Conclusion and Next Steps
Decision: Hold
Rationale: No human clinical trials have been conducted specifically in ADHD populations, and the supporting literature consists entirely of animal studies and Tourette syndrome reviews with indirect relevance to ADHD. The mechanistic hypothesis is biologically plausible but unvalidated in humans, placing this candidate squarely at a preclinical evidence threshold (L4) that does not yet support advancement.

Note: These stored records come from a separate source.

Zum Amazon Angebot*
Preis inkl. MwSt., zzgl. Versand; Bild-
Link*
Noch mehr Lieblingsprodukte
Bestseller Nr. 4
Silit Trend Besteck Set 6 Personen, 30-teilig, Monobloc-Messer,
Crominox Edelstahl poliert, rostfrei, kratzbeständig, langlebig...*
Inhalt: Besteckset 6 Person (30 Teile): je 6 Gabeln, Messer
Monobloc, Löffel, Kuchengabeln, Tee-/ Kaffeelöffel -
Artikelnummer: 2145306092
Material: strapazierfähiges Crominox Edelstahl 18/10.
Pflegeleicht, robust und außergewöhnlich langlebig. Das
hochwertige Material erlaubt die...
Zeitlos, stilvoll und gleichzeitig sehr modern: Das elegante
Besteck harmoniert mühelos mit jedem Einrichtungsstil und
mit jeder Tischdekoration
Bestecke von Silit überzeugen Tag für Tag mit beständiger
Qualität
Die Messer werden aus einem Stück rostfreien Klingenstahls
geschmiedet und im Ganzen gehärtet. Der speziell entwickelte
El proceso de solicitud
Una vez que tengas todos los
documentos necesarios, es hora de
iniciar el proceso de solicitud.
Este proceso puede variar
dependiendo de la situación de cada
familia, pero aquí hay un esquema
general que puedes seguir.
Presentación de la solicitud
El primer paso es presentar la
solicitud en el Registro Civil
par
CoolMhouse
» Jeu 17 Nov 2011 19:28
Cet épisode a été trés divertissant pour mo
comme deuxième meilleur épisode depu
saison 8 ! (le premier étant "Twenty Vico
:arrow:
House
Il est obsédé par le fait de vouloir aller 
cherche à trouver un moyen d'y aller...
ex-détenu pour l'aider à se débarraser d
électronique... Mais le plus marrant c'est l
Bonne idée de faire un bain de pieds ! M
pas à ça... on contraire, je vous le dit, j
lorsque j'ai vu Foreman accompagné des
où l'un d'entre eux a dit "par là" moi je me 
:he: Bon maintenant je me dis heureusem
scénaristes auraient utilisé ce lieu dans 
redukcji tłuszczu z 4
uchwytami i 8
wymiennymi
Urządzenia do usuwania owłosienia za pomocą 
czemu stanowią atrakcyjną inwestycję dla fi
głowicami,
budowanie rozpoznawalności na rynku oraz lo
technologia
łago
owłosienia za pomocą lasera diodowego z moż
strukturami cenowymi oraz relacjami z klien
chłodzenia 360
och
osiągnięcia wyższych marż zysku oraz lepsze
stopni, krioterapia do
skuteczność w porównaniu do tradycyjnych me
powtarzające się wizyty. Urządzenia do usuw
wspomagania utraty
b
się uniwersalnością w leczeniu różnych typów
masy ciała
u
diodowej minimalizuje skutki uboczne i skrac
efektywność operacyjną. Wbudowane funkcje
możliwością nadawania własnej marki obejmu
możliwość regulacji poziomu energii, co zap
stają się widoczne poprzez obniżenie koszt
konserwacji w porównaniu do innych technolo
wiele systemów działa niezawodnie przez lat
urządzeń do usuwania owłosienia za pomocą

To proceed, the following is needed:
- MOA documentation: Obtain full mechanism of action data from DrugBank to formally substantiate the GABA-B → dopamine → ADHD circuit hypothesis
- Safety package: Download and parse the package insert (e.g., US FDA or EMA label) to complete warnings, contraindications, and special population data before any safety assessment can be initiated
- Proof-of-concept clinical data: Conduct a small Phase 1b/2a exploratory trial in adult ADHD patients measuring attention, impulsivity, and tolerability endpoints
- India regulatory pathway: File for CDSCO registration as a prerequisite to any Indian clinical development; assess whether a bridging study would be required
- Differentiation analysis: Clarify how Baclofen would position relative to existing ADHD pharmacotherapy (methylphenidate, amphetamines, atomoxetine, guanfacine) given its sedating CNS profile and major interactions with opioids
Note on secondary prediction: This Evidence Pack also identified Nicotine Dependence as a second-ranked predicted indication (TxGNN score 99.19%), supported by 3 Phase 2 clinical trials and 20 publications with an L2 evidence level and a “Proceed with Guardrails” recommendation. A separate focused report for that indication is advisable given the substantially stronger evidence base.
Disclaimer
This content is for research purposes only and does not constitute medical advice. Clinical validation is required before any clinical application.